Wisdom

By Adam Lippe

wisdom1When Emilio Estevez turned 24 years old, directly after the success of St. Elmo’s Fire, The Breakfast Club, Repo Man, The Outsiders and writing the screenplay for the S.E. Hinton adaptation That Was Then… This Is Now, he convinced Fox to let him write, direct, and star in his own film, under the aegis of his mentor Robert Wise (West Side Story, The Sound of Music, The Haunting, The Day the Earth Stood Still, The Andromeda Strain).

The result was Wisdom, a fantastically stupid and naive Robin Hood for the ’80s. In this film, Estevez, a convicted felon for a misjudged joyride on the last night of high school, can’t find real work and decides to rob banks along with his girlfriend, Demi Moore, after seeing a news story on TV about farmers struggling to pay their mortgages to said financial institutions. Not that he’s going to steal money. Rather, he will steal the paperwork and burn it up so they can get the fresh start that he was never offered (never mind that the bank would have backups of the mortgages in a computer, not just a solitary paper copy).

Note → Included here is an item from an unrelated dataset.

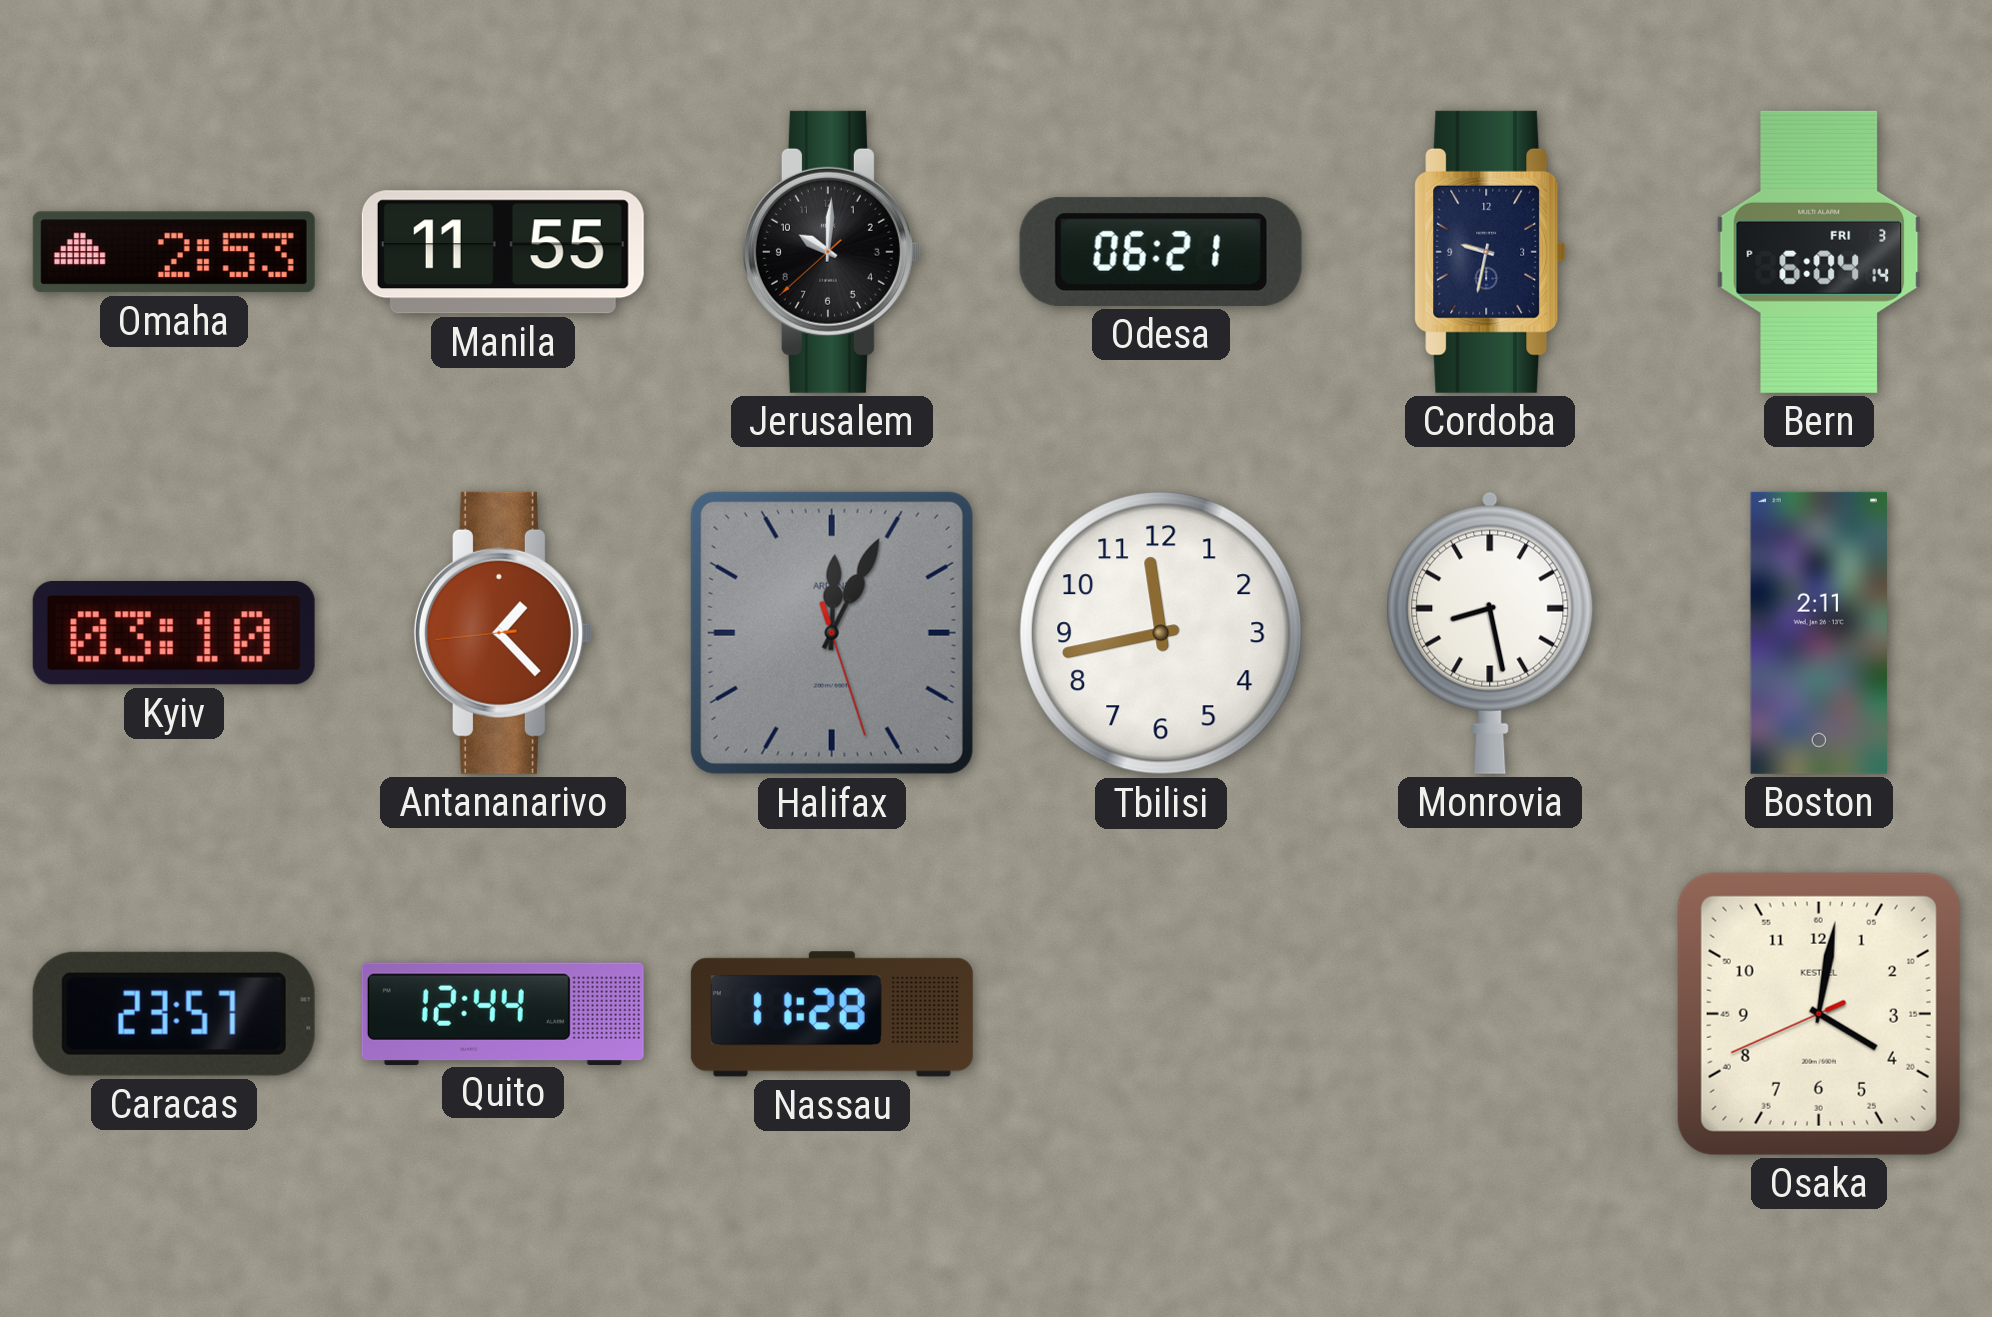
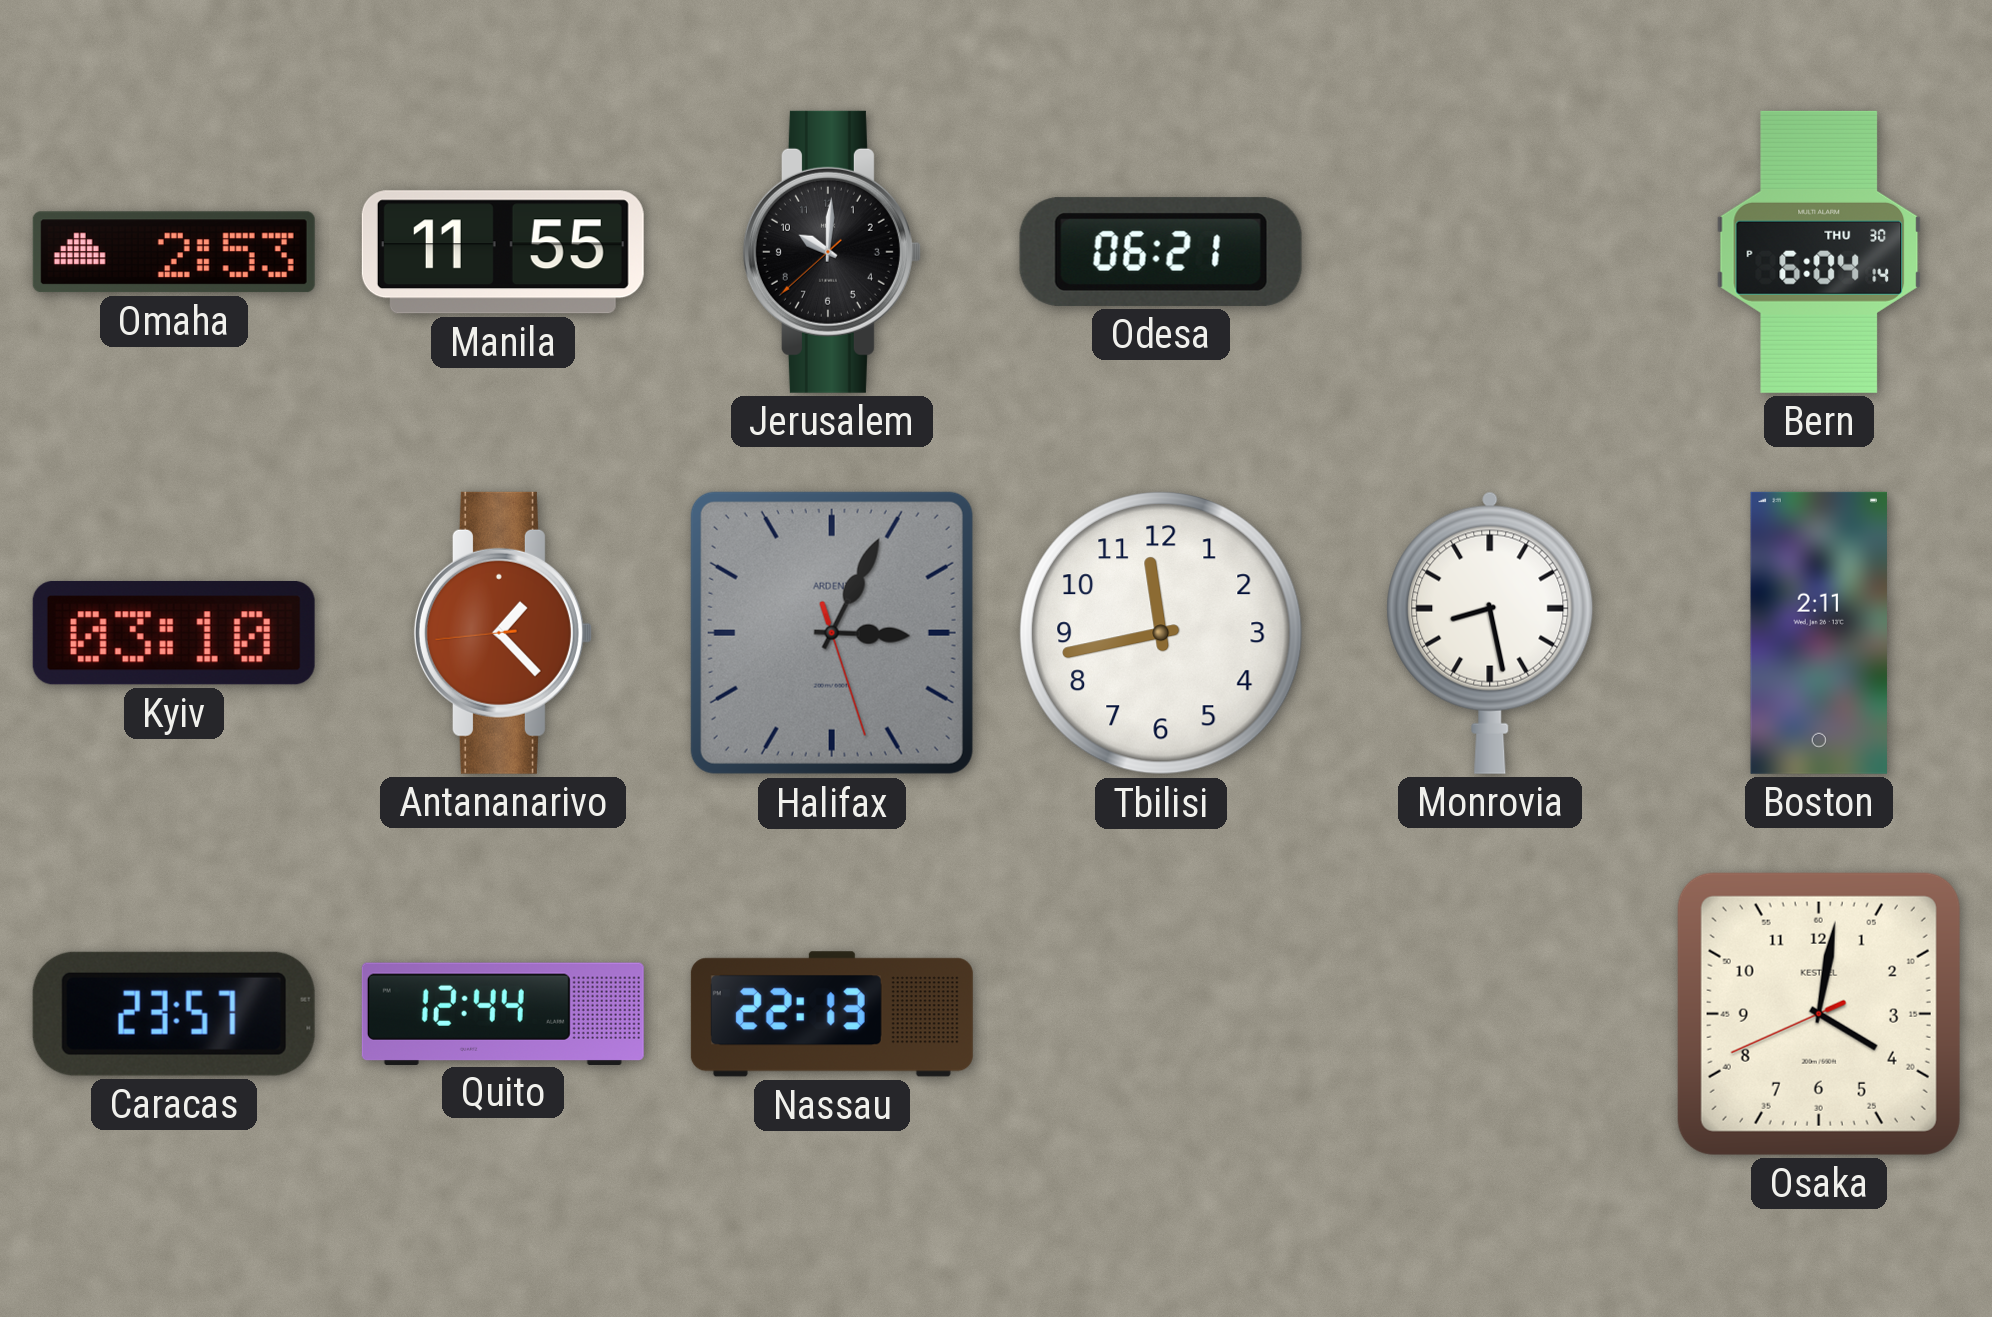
Cordoba: 9:32 -> none
Bern date: FRI 3 -> THU 30
Halifax: 12:04 -> 3:04
Nassau: 11:28 -> 22:13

Of course Estevez becomes a cult hero, embraced by the public and chased by the FBI, turned into a story of mythic proportions. And the ending. Well, that is for you to discover. Let’s just say it’s as astounding and clever as the rest of the movie, perfectly fitting in with the life lessons that a young millionaire actor could espouse upon the viewer.

Wisdom was never given the credit it should have been. There’s hardly a more moronic film to come out of the decade, and yet people only remember comparatively brilliant works like Ishtar and Howard the Duck as disasters. Wisdom is like watching a wide-eyed infant believing he has come across the meaning of everything and he has 110 minutes to let you in on the secrets, not aware that he has no idea what he’s talking about. In other words, this movie is a must-see.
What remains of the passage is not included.